Eventually, Jay's frequent arrests caught up with him. During one of his last times in court, the judge gave him two options: serve a flat sentence of 11 months and 30 days, or accept a 5-year probation period with the condition that any violation would trigger a mandatory 5-year prison sentence. Even though we were entirely homeless, he chose probation. He claimed he did it because I wasn't there when he was arrested, we weren't able to say goodbye, and he couldn't stand the thought of me sleeping outside alone while he sat in jail. In reality, I believe he just wanted to get out so he could get high again. Once released, he failed to check in with his probation officer entirely. He ran from the police for about four months before they actually caught him and sent him down the road to serve the full 5-year prison sentence.
While he was locked up, I did my best to stay in touch and answer his calls, but my own life remained incredibly unstable and I was still homeless. About a year and a half into his sentence, I met somebody named Ray. We started seeing each other casually, but we didn't make a formal commitment because he was dealing with a chaotic situation at home trying to remove an ex from his house.
Three years into Jay's sentence, I ended up getting arrested myself and was sentenced to 11 months and 30 days. Near the end of my time, I received a letter from Ray. He explained that he had also just been released from jail, which was why he hadn't reached out sooner, and said he wanted to see me when I got out. He ended up losing his house and everything else because his ex filed a false police report against him. Because he was starting over in a new place, the coast was clear for me to move in with him.

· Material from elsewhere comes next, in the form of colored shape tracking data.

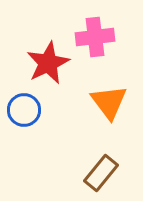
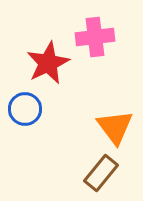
orange triangle: moved 6 px right, 25 px down
blue circle: moved 1 px right, 1 px up
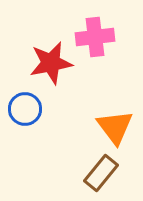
red star: moved 3 px right; rotated 15 degrees clockwise
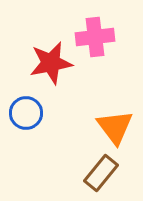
blue circle: moved 1 px right, 4 px down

Initially, the arrangement was just a way for him to help me get back on my feet so I could build a real life. However, within a few months, our connection grew, and Ray and I entered into a committed relationship.
...Here's where it gets a little sticky....
Now, Jay has about a year left on his sentence and has been transferred to work release. He's been calling me constantly, but I've been dodging his calls for days at a time because I don’t know how to tell him that I'm with someone else. It was never my intention to replace Jay. I love Jay to death, but I also love Ray to death, too. Even though both men have been unfaithful to me in the past, I choose to stay with Ray while continuing to speak with Jay whenever Ray isn't around.
Jay swears to God that he's a changed man, that he's done with drugs, and that he wants to build a sober life and a home with me. On the other hand, Ray takes care of me right now to the point where I don't even have to work. The bottom line is that I'm in love with two men, and I'm not ready to close the door on either of them.
I'm struggling to tell Jay the truth. I need him to understand that the only reason that I aligned with Randy in the first place is because I was left with absolutely nothing. When Jay went to prison, I was left to fend for myself on the streets, and it damn near killed me, but Ray saved my life. I want both of them, but I know neither would accept that.
I'm preparing to call Jay and tell him about my relationship with Ray and why I started living with him in the first place. . I want to wait until Jay is fully released to see if he can actually follow through on his promises of sobriety and a home. I can't blindly abandon the real stability and love Ray provides just to risk going back to Jay on blind faith because of all of his empty promises and lack of trying in the past. As addicts, we've been down this road before, and I've heard these empty promises too many times. I just need help wording this perfectly so he understands where I stand.